J’ai tellement souvent entendu -de la part de filles le plus souvent (plus pudiques sur leurs ressentis, les hommes n’en parlent jamais)- , qu’elles avaient « horreur d’être touchées » que j’ai cru un moment que c’était la norme.

Un de mes amis m’a même rapporté qu’une de ses amies était incapable de faire la bise ou de serrer la main à une autre personne. J’en étais resté pantois…

A côté de cette catégorie, j’avais bien entendu relevé ceux et celles pour qui cela paraissait « normal » d’avoir des contacts physiques. Mesurés, bien entendu…

La prise de conscience

Depuis la prise de conscience de mon hyperesthésie, surtout dans sa dimension tactile, j’ai eu l’occasion d’en parler à quelques personnes. Pas grand monde, j’en explique par ailleurs les raisons.

S’il est vrai qu’à côté des personnes « allergiques » au toucher et celles qui y sont relativement indifférentes, de plus en plus de personnes osent avouer leur plaisir du toucher.
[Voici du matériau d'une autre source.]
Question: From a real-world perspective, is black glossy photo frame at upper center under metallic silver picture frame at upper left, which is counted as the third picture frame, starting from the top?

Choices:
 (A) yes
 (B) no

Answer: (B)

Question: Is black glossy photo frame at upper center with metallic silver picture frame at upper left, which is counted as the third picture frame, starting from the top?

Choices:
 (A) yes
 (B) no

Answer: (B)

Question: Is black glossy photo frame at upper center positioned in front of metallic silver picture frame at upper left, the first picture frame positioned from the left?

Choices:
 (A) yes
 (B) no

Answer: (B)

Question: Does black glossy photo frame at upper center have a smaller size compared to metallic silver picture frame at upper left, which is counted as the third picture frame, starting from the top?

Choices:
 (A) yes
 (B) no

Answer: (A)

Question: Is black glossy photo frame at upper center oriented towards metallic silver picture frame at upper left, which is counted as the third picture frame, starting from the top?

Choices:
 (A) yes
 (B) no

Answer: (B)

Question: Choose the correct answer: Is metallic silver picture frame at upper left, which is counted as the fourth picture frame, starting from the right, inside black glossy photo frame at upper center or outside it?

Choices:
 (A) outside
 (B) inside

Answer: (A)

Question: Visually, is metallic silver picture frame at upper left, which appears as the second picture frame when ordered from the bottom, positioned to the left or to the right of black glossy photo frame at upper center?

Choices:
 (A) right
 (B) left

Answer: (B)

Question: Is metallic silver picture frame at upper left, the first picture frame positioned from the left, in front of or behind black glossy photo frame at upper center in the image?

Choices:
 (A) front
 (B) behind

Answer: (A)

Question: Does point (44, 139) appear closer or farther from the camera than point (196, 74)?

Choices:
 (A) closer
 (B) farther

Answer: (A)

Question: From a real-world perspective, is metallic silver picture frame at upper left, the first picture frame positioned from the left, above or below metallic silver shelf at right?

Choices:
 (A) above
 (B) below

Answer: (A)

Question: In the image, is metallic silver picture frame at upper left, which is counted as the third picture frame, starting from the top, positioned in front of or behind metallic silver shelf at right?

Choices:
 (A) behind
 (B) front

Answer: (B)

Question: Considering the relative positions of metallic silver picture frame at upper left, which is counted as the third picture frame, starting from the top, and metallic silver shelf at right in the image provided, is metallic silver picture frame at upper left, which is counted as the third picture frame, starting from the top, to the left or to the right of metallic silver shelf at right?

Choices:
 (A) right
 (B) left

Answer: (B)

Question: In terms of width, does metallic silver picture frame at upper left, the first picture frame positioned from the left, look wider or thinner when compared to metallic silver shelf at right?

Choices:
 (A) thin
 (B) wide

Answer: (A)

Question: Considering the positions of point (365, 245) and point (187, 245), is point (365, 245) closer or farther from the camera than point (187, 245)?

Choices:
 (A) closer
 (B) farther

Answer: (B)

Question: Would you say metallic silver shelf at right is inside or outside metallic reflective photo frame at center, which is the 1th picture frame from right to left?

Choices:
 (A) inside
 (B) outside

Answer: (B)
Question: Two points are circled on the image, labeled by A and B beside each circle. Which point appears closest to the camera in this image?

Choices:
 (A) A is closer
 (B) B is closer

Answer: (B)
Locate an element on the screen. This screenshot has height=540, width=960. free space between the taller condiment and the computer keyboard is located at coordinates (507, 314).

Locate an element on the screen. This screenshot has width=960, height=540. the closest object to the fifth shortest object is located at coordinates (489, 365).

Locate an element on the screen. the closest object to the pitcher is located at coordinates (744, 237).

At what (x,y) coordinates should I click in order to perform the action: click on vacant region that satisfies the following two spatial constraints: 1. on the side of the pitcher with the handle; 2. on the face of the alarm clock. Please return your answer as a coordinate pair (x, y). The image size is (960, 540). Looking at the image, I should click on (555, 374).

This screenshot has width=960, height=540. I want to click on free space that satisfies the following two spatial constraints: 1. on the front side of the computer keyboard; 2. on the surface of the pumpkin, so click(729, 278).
Dans la confidence, j’entends parfois « J’aime être touchée ». Amusant, non ? Toujours de la part de filles.

Chacun est différent

Revenons quelques instants sur chacune des attitudes que j’ai citées plus haut.
Je pensais que les personnes qui ne supportent pas d’être touchées étaient des personnes ayant subi des violences (sexuelles ?) dans leur enfance, étaient cadenassée par leur religion ou la culture judéo-chrétienne ou encore qu’elles étaient simplement très mal par rapport à leur corps. Si ces motifs peuvent régulièrement être évoqués et sont donc une réalité, il serait très réducteur et surtout très jugeant, de se limiter à ces raisons. Le (dé)plaisir de chacun est personnel et parfaitement subjectif. Il se trouve là où la nature l’a déposé et l’action consciente ou même une simple explication n’a que peu lieu d’être. Certains aiment la crème glacée, d’autres le hip-hop, … chacun est différent. Et il est vrai que ma propre histoire ne m’aidait pas à comprendre ou faire preuve de bienveillance pour l’imperméabilité aux sensations tactiles.

Une normalité ?

Bien entendu, il n’y a pas de normalité. Comme je le dis plus haut, chacun est différent.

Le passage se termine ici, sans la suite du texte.